Rosanne Cash is something of an anomaly in country music.
She's not one of those hep "new traditionalists," though a few of her songs, like the delightful current hit "Tennessee Flat Top Box," are in that vein. In fact, most of her music is old-style "soft rock" that so often passes for modern country--the sort of thing that purists and critics usually hate. Yet most of these same purists and critics are quite willing to make an exception in Cash's case and all but adore her.
If she can be classified as a country music singer--debatable, though she's certainly a country music star --she is surely the most well-rounded one we have right now. On Monday at the Roxy in West Hollywood, Cash once again demonstrated her impeccable taste in choosing songs as well as writing them, covering challenging material that might be seen as difficult out in the sticks, as well as her universally accessible hits.
Probably first and foremost, Cash remains a great confessional balladeer. She's disarming enough to make you think she's telling you things that maybe you shouldn't hear, as in the recent "The Real Me," a song as nakedly ambivalent and vulnerable as this kind of material gets. And Cash alluded to her well-publicized former bad habits in introducing "If I Could Only Learn to Make You Love Me."
In more upbeat moments--much more so than in her last local appearance two years ago--Cash was able to comfortably look and act the part of the rock 'n' roll thrush, with a low-cut black dress and permed hair, backed by a first-rate band.

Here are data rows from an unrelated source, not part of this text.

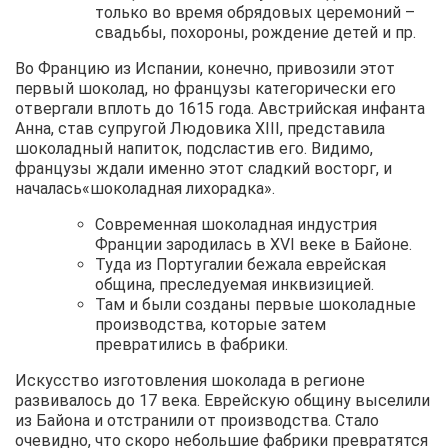
только во время обрядовых церемоний –
свадьбы, похороны, рождение детей и пр.
Во Францию из Испании, конечно, привозили этот
первый шоколад, но французы категорически его
отвергали вплоть до 1615 года. Австрийская инфанта
Анна, став супругой Людовика XIII, представила
шоколадный напиток, подсластив его. Видимо,
французы ждали именно этот сладкий восторг, и
началась«шоколадная лихорадка».
Современная шоколадная индустрия
Франции зародилась в XVI веке в Байоне.
Туда из Португалии бежала еврейская
община, преследуемая инквизицией.
Там и были созданы первые шоколадные
производства, которые затем
превратились в фабрики.
Искусство изготовления шоколада в регионе
развивалось до 17 века. Еврейскую общину выселили
из Байона и отстранили от производства. Стало
очевидно, что скоро небольшие фабрики превратятся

The new songs she introduced by Elvis Costello ("Our Little Angel," a brilliant choice) and Steve Goodman were as strong as the familiar highlights from the pens of John Hiatt (her recent No. 1 country hit "The Way We Make a Broken Heart"), her husband, Rodney Crowell, and her own hand. These days, that kind of sound journeywoman essence is vastly under-appreciated by the pop market, so if the country market wants to label and claim her as its own, more power to it.